Transcribed page contents
---+---

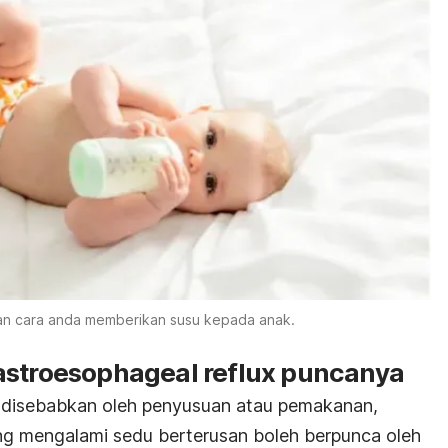
gan cara anda memberikan susu kepada anak.
astroesophageal reflux puncanya
g disebabkan oleh penyusuan atau pemakanan,
ng mengalami sedu berterusan boleh berpunca oleh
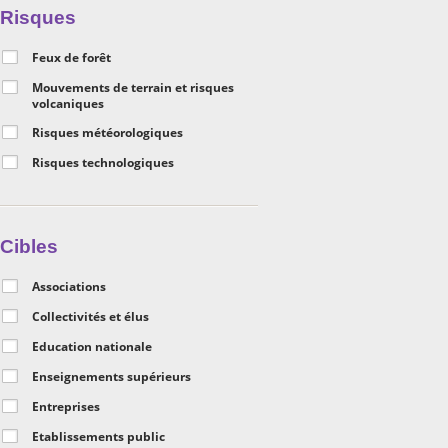
Risques
Feux de forêt
Mouvements de terrain et risques
volcaniques
Risques météorologiques
Risques technologiques
Cibles
Associations
Collectivités et élus
Education nationale
Enseignements supérieurs
Entreprises
Etablissements public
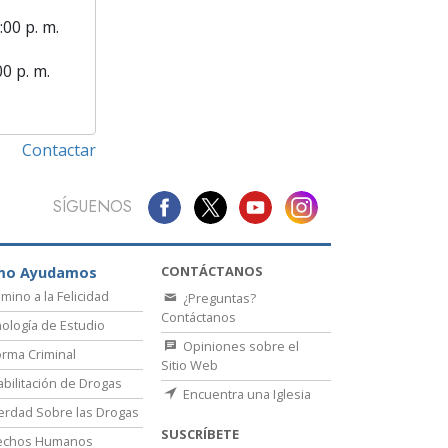
:00 p. m.
00 p. m.
Contactar
SÍGUENOS
CONTÁCTANOS
mo Ayudamos
amino a la Felicidad
¿Preguntas?
Contáctanos
ología de Estudio
Opiniones sobre el
rma Criminal
Sitio Web
bilitación de Drogas
Encuentra una Iglesia
erdad Sobre las Drogas
SUSCRÍBETE
echos Humanos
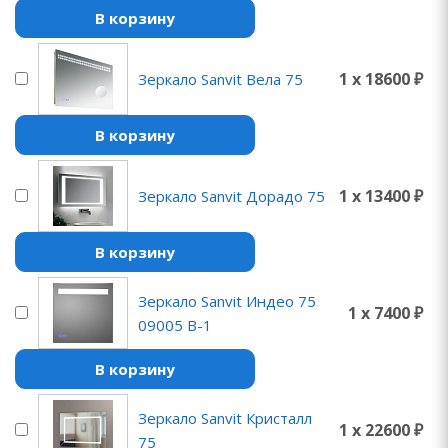
В корзину
1 x 18600 ₽
Зеркало Sanvit Вела 75
В корзину
1 x 13400 ₽
Зеркало Sanvit Дорадо 75
В корзину
Зеркало Sanvit Индео 75
1 x 7400 ₽
09005 B-1
В корзину
Зеркало Sanvit Кристалл
1 x 22600 ₽
75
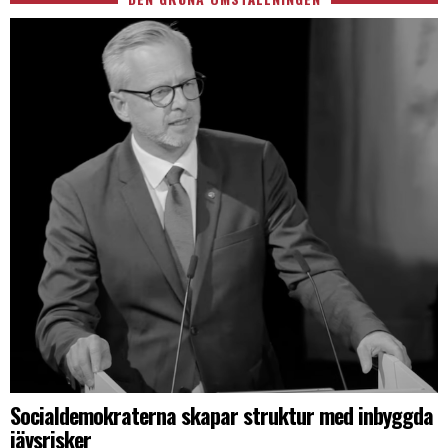
Socialdemokraterna skapar struktur med inbyggda
jävsrisker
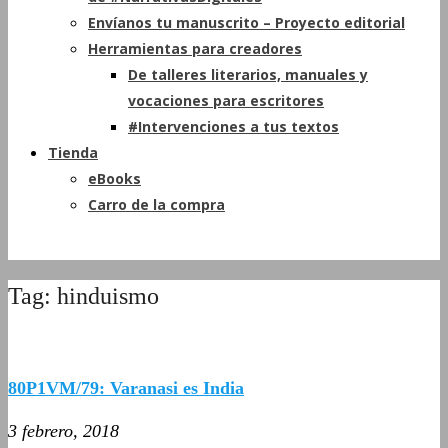
Envíanos tu manuscrito – Proyecto editorial
Herramientas para creadores
De talleres literarios, manuales y
vocaciones para escritores
#Intervenciones a tus textos
Tienda
eBooks
Carro de la compra
Tag: hinduismo
80P1VM/79: Varanasi es India
3 febrero, 2018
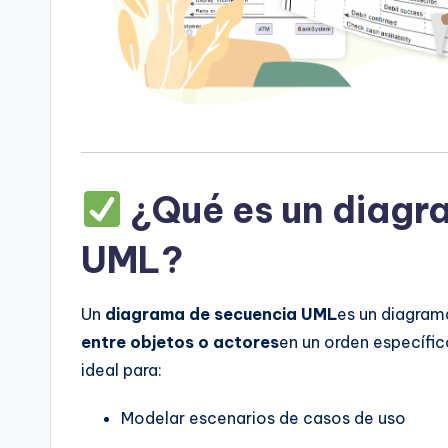
t
e
s
¿Qué es un diagr
UML?
Un
diagrama de secuencia UML
es un diagrama
entre objetos o actores
en un orden específic
ideal para:
Modelar escenarios de casos de uso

---+---

Find the word "para" in the records and pull out each line that has it.

Herramientas para creadores
vocaciones para escritores
ideal para:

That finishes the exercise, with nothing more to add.